Blanc de noir orangée: Fusion 2021
A definição do próprio enólogo, Paulo Coutinho, relativamente a este Fusion é "blanc de noir orangée", ou seja, um branco de uvas tintas alaranjado (natural). O vinho, com cor de rosé, foi feito da mistura entre uvas brancas e tintas de duas vinhas em locais diferentes. Paulo explica que o vinho "nasce naturalmente da filosofia do dia a dia: reduzir, reutilizar e reciclar". Conta que durante a vindima de 2020, após a fermentação em curtimenta de uva branca, não quis desperdiçar as massas vínicas. Como estava a receber uva tinta, ocorreu-lhe usar o mosto de sangria, "o chamado vinho escorrido ou mosto de gota, para continuar a fermentação dessas massas de uva branca, e assim fazer um rosado de curtimenta dando uma outra vida às massas vínicas".

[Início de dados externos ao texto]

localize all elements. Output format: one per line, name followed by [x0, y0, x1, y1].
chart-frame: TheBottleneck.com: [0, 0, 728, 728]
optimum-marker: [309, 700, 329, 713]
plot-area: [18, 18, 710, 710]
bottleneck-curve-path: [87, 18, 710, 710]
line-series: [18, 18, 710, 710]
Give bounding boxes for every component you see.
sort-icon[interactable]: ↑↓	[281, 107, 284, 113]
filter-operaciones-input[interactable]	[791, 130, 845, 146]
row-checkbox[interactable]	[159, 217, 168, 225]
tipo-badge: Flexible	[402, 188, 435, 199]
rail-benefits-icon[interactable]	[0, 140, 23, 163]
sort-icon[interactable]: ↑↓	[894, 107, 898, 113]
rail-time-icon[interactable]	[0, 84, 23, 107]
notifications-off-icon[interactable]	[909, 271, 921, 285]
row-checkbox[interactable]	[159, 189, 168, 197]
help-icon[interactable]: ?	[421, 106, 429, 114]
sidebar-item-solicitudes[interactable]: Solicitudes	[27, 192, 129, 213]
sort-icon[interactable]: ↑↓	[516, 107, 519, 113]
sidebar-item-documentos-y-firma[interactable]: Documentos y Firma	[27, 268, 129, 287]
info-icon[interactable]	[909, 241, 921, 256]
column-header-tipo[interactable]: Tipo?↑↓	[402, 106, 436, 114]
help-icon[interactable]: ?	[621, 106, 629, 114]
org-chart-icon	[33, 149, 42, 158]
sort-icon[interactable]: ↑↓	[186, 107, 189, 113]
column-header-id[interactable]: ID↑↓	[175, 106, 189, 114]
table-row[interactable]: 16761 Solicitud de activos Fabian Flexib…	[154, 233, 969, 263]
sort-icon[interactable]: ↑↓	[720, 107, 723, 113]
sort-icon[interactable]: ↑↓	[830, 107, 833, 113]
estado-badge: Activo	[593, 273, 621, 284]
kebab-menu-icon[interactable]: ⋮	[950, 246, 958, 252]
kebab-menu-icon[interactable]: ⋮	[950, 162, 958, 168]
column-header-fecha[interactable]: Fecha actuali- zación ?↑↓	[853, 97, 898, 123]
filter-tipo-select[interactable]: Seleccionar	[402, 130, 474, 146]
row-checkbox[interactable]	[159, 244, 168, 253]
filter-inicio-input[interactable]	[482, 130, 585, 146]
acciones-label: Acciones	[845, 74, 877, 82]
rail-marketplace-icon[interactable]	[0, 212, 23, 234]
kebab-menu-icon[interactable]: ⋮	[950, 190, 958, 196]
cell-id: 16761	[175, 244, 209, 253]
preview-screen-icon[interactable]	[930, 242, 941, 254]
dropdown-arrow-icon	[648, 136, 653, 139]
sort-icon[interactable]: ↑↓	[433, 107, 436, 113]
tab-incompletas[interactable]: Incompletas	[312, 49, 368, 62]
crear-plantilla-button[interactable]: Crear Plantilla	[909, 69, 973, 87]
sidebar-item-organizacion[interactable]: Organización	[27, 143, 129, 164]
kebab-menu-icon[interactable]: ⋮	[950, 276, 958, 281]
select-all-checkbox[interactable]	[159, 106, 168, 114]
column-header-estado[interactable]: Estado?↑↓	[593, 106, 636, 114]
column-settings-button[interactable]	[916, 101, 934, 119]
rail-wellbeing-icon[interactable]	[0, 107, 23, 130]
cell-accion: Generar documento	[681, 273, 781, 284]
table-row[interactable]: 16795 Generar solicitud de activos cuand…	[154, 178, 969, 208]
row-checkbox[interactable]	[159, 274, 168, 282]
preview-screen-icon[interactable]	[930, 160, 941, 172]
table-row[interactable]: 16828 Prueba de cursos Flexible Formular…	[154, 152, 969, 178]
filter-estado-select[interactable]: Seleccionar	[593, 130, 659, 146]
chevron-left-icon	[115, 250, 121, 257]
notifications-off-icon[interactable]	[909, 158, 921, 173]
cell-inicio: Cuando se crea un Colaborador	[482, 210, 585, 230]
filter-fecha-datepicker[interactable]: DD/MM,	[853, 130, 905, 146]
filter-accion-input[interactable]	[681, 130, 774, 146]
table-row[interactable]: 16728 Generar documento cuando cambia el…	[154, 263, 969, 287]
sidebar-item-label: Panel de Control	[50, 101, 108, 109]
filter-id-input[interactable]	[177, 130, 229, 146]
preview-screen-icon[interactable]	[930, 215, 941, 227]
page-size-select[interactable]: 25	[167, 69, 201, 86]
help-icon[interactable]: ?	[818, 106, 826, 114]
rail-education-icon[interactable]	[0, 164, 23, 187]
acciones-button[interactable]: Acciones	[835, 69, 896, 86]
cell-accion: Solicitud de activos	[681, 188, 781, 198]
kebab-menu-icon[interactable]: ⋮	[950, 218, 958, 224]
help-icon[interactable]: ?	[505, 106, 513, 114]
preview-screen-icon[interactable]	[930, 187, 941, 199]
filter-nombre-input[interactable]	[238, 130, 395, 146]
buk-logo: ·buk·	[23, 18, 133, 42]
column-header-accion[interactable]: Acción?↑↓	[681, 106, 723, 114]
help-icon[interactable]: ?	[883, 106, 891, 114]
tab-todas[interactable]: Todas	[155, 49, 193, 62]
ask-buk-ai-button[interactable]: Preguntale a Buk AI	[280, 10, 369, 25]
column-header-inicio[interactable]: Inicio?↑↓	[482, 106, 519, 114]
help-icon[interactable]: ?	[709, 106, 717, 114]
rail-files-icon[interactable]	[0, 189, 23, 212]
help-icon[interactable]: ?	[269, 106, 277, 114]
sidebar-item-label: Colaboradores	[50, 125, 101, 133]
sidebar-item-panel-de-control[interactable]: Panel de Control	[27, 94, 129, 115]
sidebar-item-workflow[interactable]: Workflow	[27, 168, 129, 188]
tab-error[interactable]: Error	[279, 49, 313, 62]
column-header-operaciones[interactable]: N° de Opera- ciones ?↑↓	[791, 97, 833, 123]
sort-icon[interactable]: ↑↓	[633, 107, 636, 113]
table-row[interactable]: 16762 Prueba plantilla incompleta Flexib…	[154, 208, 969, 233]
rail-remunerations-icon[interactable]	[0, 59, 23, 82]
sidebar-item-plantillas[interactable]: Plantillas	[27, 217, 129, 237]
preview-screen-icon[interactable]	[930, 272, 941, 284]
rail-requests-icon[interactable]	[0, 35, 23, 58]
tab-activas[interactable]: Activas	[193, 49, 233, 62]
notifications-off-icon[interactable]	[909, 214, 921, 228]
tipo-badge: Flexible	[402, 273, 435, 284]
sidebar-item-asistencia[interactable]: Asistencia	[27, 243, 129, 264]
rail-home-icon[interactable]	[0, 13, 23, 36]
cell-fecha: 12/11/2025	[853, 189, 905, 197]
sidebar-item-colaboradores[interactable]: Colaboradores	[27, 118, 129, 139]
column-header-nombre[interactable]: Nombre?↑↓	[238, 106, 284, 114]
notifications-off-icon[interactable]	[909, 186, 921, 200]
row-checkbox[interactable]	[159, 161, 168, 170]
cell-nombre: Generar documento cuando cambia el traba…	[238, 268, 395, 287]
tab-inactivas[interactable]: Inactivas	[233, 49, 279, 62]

Como o nome indica, a fusão implicou juntar uvas das duas propriedades de Paulo Coutinho, Vinha do Borrajo, em São Martinho de Anta, com três castas: Viosinho, Gouveio e Encruzado. E a Vinha da Fonte, em Celeirós do Douro, com 14 variedades. No que diz respeito à temperatura ideal para degustar o Fusion, o enólogo indica os 12 graus e a harmonização "com algo leve, com um peixe ou um prato de carne". Com um preço de 36 euros, este vinho rosado tem capacidade de envelhecer, mas Paulo Coutinho deixa a pergunta: "Pelo prazer que nos dá enquanto jovem, desperdiçar para quê?"
O responsável compara o Fusion com os blanc de noir, "menos fresco, mas uma paleta de aromas mais extensa", e com os vinhos laranja, "mais focado no fruto, ao contrário dos laranja que têm muita influência da parte vegetal e tânica". O que o leva a definir este vinho como um "blanc de noir orangée".
Paulo Coutinho recorda que ambas as vinhas foram plantadas por si. A Vinha da Fonte em 1992, o primeiro projeto ainda no decorrer da licenciatura, que a partir de 2012 passou a incluir a filosofia de agricultura biológica. O enólogo destaca que atualmente desenvolve "uma viticultura regenerativa e práticas alternativas como a preparação de macerados e fermentados vegetais no tratamento da vinha e do solo". Plantou a Vinha do Borrajo em 2016, que nasceu da "necessidade de complementar a produção de tinto".